Jardock meliriknya, ekspresinya diwarnai kesedihan. “Kau yakin tidak terlalu memaksakan diri?” tanyanya, sambil mengacak-acak rambut gadis muda itu dengan tangannya yang besar.
“Aku akan baik-baik saja,” Mirial meyakinkannya. “Aku tidak terlalu memaksakan diri.” Meskipun awalnya dia tampak sedikit terganggu oleh usapan kepala Jardock, dia akhirnya membiarkannya melakukan apa yang dia inginkan, merasa nyaman dalam kehangatan telapak tangannya. “Dan kemudian, setelah aku memberi tahu keluarga mereka tentang mereka, aku berpikir untuk kembali ke Levantis. Saat aku melakukannya, bisakah aku, um, bergabung denganmu dan kelompokmu lagi?” Mirial memberanikan diri.

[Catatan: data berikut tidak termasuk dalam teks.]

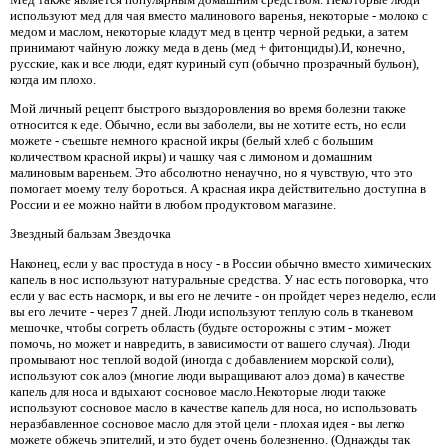
используют мед для чая вместо малинового варенья, некоторые - молоко с
медом и маслом, некоторые кладут мед в центр черной редьки, а затем
принимают чайную ложку меда в день (мед + фитонциды).И, конечно,
русские, как и все люди, едят куриный суп (обычно прозрачный бульон),
когда им плохо.
Мой личный рецепт быстрого выздоровления во время болезни также
относится к еде. Обычно, если вы заболели, вы не хотите есть, но если
можете - съешьте немного красной икры (белый хлеб с большим
количеством красной икры) и чашку чая с лимоном и домашним
малиновым вареньем. Это абсолютно ненаучно, но я чувствую, что это
помогает моему телу бороться. А красная икра действительно доступна в
России и ее можно найти в любом продуктовом магазине.
Звездный бальзам Звездочка
Наконец, если у вас простуда в носу - в России обычно вместо химических
капель в нос используют натуральные средства. У нас есть поговорка, что
если у вас есть насморк, и вы его не лечите - он пройдет через неделю, если
вы его лечите - через 7 дней. Люди используют теплую соль в тканевом
мешочке, чтобы согреть область (будьте осторожны с этим - может
помочь, но может и навредить, в зависимости от вашего случая). Люди
промывают нос теплой водой (иногда с добавлением морской соли),
используют сок алоэ (многие люди выращивают алоэ дома) в качестве
капель для носа и вдыхают сосновое масло.Некоторые люди также
используют сосновое масло в качестве капель для носа, но использовать
неразбавленное сосновое масло для этой цели - плохая идея - вы легко
можете обжечь эпителий, и это будет очень болезненно. (Однажды так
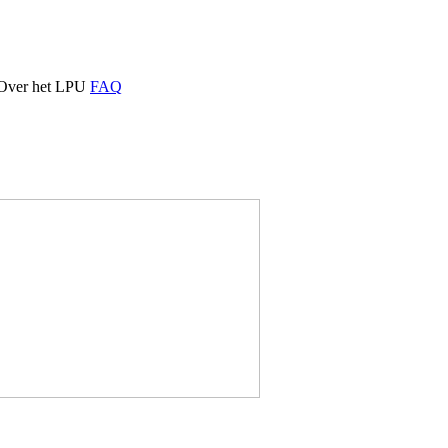
Over het LPU
FAQ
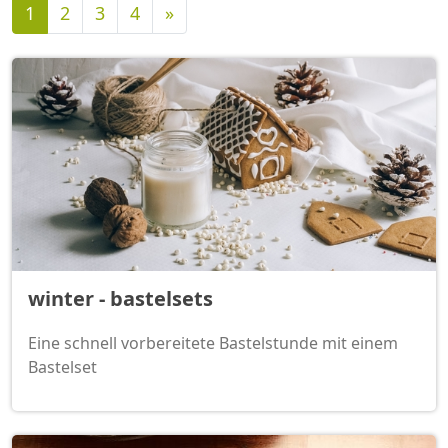
Nächste
1
2
3
4
»
winter - bastelsets
Eine schnell vorbereitete Bastelstunde mit einem
Bastelset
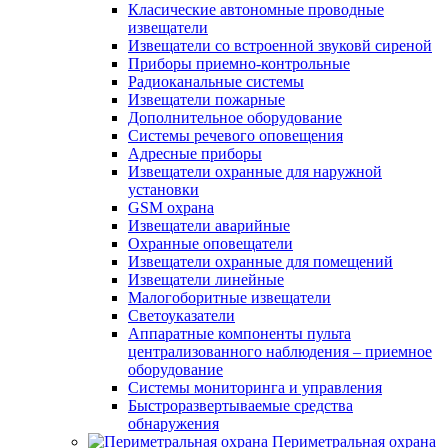
Класические автономные проводные
извещатели
Извещатели со встроенной звуковй сиреной
Приборы приемно-контрольные
Радиоканальные системы
Извещатели пожарные
Дополнительное оборудование
Системы речевого оповещения
Адресные приборы
Извещатели охранные для наружной
установки
GSM охрана
Извещатели аварийные
Охранные оповещатели
Извещатели охранные для помещений
Извещатели линейные
Малогоборитные извещатели
Светоуказатели
Аппаратные компоненты пульта
централизованного наблюдения – приемное
оборудование
Системы мониторинга и управления
Быстроразвертываемые средства
обнаружения
Периметральная охрана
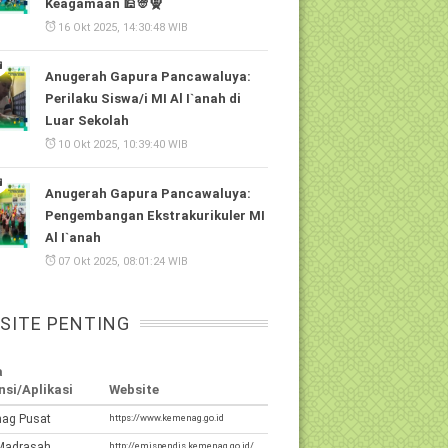
Keagamaan 🕌👳🧕
16 Okt 2025, 14:30:48 WIB
Anugerah Gapura Pancawaluya:
Perilaku Siswa/i MI Al I`anah di
Luar Sekolah
10 Okt 2025, 10:39:40 WIB
Anugerah Gapura Pancawaluya:
Pengembangan Ekstrakurikuler MI
Al I`anah
07 Okt 2025, 08:01:24 WIB
SITE PENTING
a
nsi/Aplikasi
Website
ag Pusat
https://www.kemenag.go.id
Madrasah
http://emispendis.kemenag.go.id/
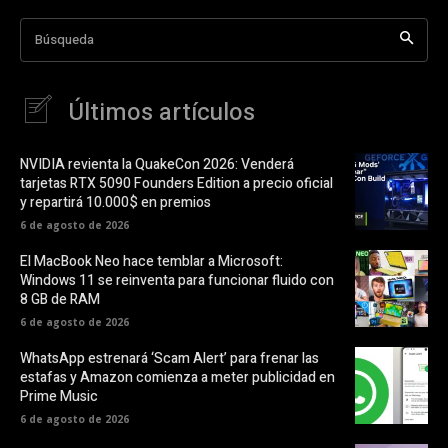
Búsqueda
Últimos artículos
NVIDIA revienta la QuakeCon 2026: Venderá
tarjetas RTX 5090 Founders Edition a precio oficial
y repartirá 10.000$ en premios
6 de agosto de 2026
El MacBook Neo hace temblar a Microsoft:
Windows 11 se reinventa para funcionar fluido con
8 GB de RAM
6 de agosto de 2026
WhatsApp estrenará ‘Scam Alert’ para frenar las
estafas y Amazon comienza a meter publicidad en
Prime Music
6 de agosto de 2026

“Tentu saja, sama-sama! Aku juga akan memberi tahu Tatsumi, tapi aku yakin dia akan senang menerimamu kembali,” Jardock meyakinkannya, dan wajah Mirial berseri-seri dengan senyum senang.
“Baiklah! Sekarang setelah semuanya beres, aku harus bekerja keras! Lagipula, aku punya utang yang harus dibayar ke Calsedonia.” Mempersiapkan diri untuk berburu binatang buas tidaklah murah, dan meskipun tidak ada batas waktu yang ketat untuk membayarnya, Mirial benci berutang.
“Kau akan segera bisa membalasnya, bukan?” tanya Jardock. “Festival Roh Es hampir berakhir, dan roh-roh es akan segera meninggalkan Pegunungan Es Besar. Begitu salju mencair, akan ada lebih banyak pekerjaan berburu binatang buas. Terutama selama pencairan, ketika begitu banyak binatang buas yang lapar keluar, itu adalah waktu tersibuk bagi para pemburu.”
Banyak monster yang berdiam diri selama musim bersalju, lalu menjadi lebih aktif untuk memuaskan rasa lapar mereka saat cuaca menghangat. Hal ini sering kali menyebabkan peningkatan penampakan di dekat pemukiman manusia, yang berarti periode hangat ini penuh dengan bahaya karena monster yang lapar dan agresif.
“Saya mengalami hal yang sama; saya tidak bisa kembali ke desa saya sebelum salju mencair,” imbuh Mirial. Jalan membentang dari ibu kota kerajaan ke desanya, tetapi di musim ini, jalan itu tidak bisa dilalui.
“Oh? Apa maksudnya? Apakah kau bilang kau akan memburu monster sendirian sampai salju mencair?” Jardock mengangkat alisnya tanda bertanya.
“Ah…” Mirial berhenti di tengah jalan, wajahnya memerah karena menyadari bahwa dia salah bicara. Hanya karena dia akan kembali ke desanya, bukan berarti dia ingin menunggu untuk bergabung dengan kelompok Jardock. Dia menyeringai malu dan mengalihkan pandangan. “Jadi, um… menurutmu aku bisa bergabung dengan kelompokmu mulai hari ini?”